Me avisaron tarde, yo ya tenía un par de cervezas en la cabeza y todo el guarapo que se puede consumir en un fin de semana. Un amigo que siempre ha tenido coqueteos con la New wave y las drogas sicoactivas me convidó. Venía el taita Querubín directamente del Valle del Sibundoy. El lugar era un peladero en las afueras de la ciudad

—Por cuarenta mil pesos verás a Dios —me dijo mi amigo—. Yo, eterno rebuscador de nuevas experiencias, le dije que de una.

Nos subimos a las ocho de la noche, carretera destapada y luego autos multicolores estacionados a la orilla del camino. Un tipo mechudo que se parecía a Robert Plant me pidió cuarenta mil pesos en la entrada. Yo se los di. Entré, había una casucha de bahareque y después un terreno enorme sobre el que reposaban más de cien carpas. Parecía que en cualquier momento el poder del rock and roll haría su presencia. Pensé en armar un porro pero al ver a tanto niño jugando por ahí saqué la idea de mi cabeza por considerarla inapropiada.

—Además, —me dijo mi amigo—: acá no tendrás necesidad de eso.

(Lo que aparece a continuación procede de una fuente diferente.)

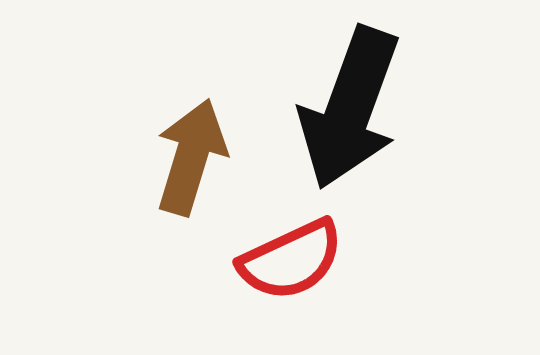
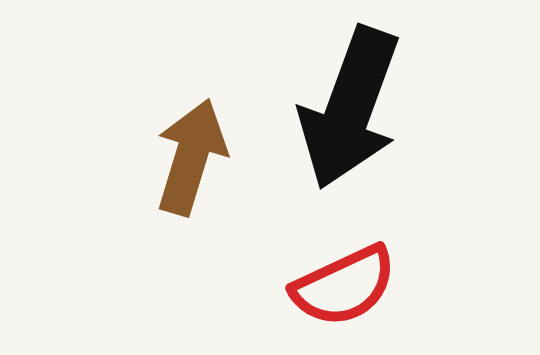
red semicircle: moved 53 px right, 26 px down
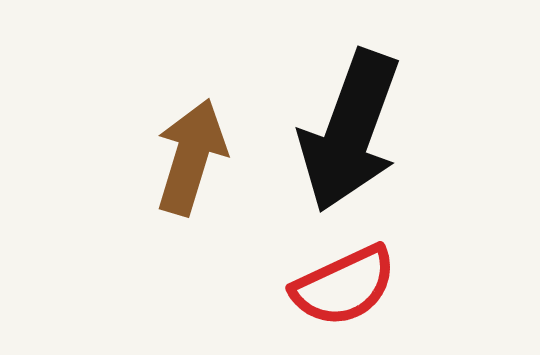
black arrow: moved 23 px down
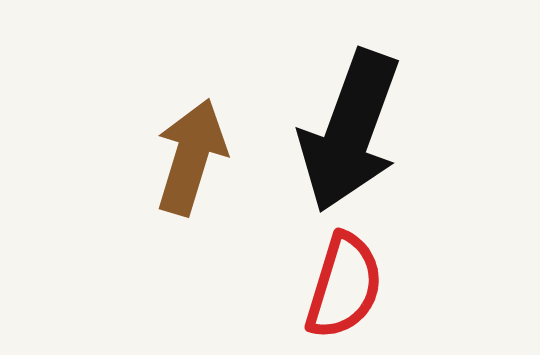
red semicircle: rotated 48 degrees counterclockwise
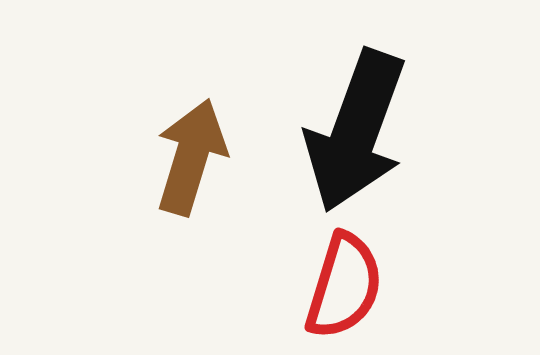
black arrow: moved 6 px right
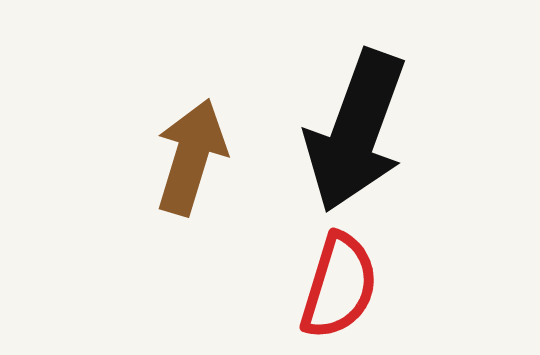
red semicircle: moved 5 px left
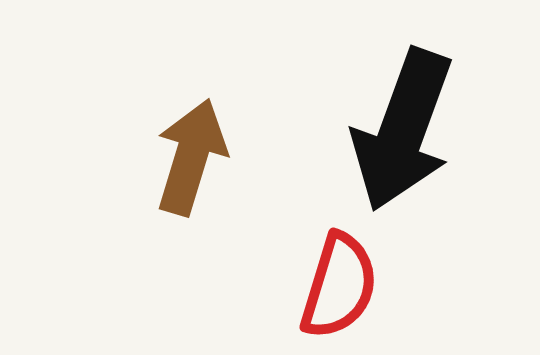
black arrow: moved 47 px right, 1 px up
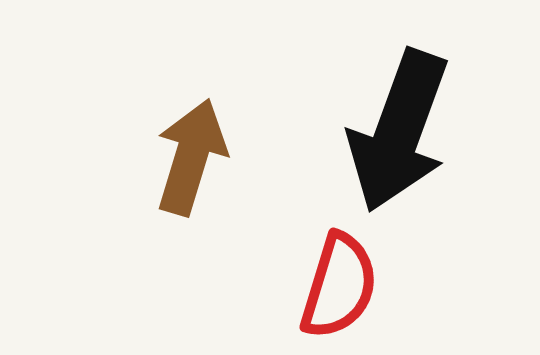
black arrow: moved 4 px left, 1 px down
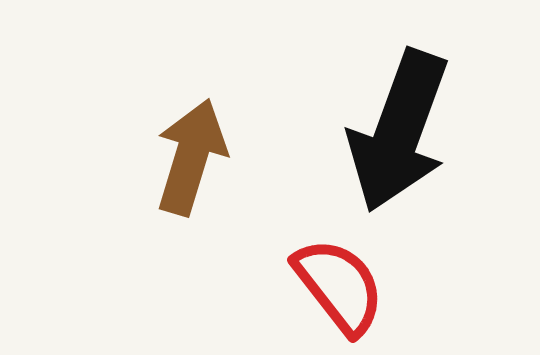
red semicircle: rotated 55 degrees counterclockwise
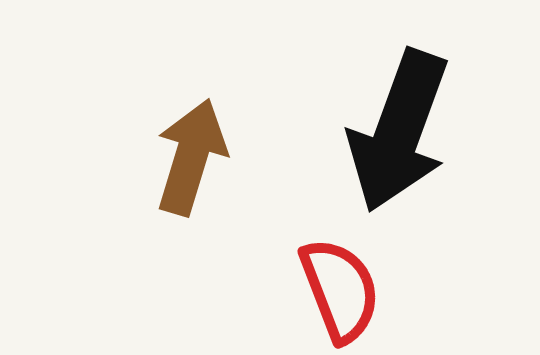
red semicircle: moved 1 px right, 4 px down; rotated 17 degrees clockwise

La espera se hacía exasperante. Tenía la sensación de estar colado en una fiesta, entre ellos se conocían se abrazaban, se besaban, se dedicaban oraciones ancestrales. A mí esa vaina ya me empezaba a parecer muy cursi, quería tomar el bebedizo ese y largarme a mi casa a matarme solo los demonios. Decían que la toma se haría a medianoche, constaté con mi reloj, maldita sea faltaban más de dos horas.

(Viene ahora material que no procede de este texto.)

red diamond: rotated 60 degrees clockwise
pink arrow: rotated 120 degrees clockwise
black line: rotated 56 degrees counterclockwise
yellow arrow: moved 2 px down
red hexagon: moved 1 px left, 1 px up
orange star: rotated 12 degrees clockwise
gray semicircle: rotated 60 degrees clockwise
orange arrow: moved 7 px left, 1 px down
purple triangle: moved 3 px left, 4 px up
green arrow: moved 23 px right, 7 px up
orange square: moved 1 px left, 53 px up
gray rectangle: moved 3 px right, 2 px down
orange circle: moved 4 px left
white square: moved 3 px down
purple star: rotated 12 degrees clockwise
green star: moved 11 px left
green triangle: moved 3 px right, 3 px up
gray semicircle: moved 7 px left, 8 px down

Hacía frío. Todos tenían carpa y yo tan solo una pingüe camiseta que un político me había regalado en las pasadas elecciones. Era una de esas camisas chinas que a la segunda postura el cuello se convertía en un strapless. Trataba de darme calor envolviéndome en mis brazos pero ellos están cada vez más flacos, entonces tuve que hacer fila para que la hoguera me arropara. Allí un grupo de señoras comentaban las expectativas que tenían para esta sesión.

—Llevo tres días sin dormir, ese dolor me recorre la espalda, me nace desde acá —se señalaba la zona lumbar—. Y luego sube y se me queda guindada en el cuello como si fuera un mico invisible.

—Ay, no Susana, eso no se preocupe que no hay dolor que la medicina del taita no sepa curar.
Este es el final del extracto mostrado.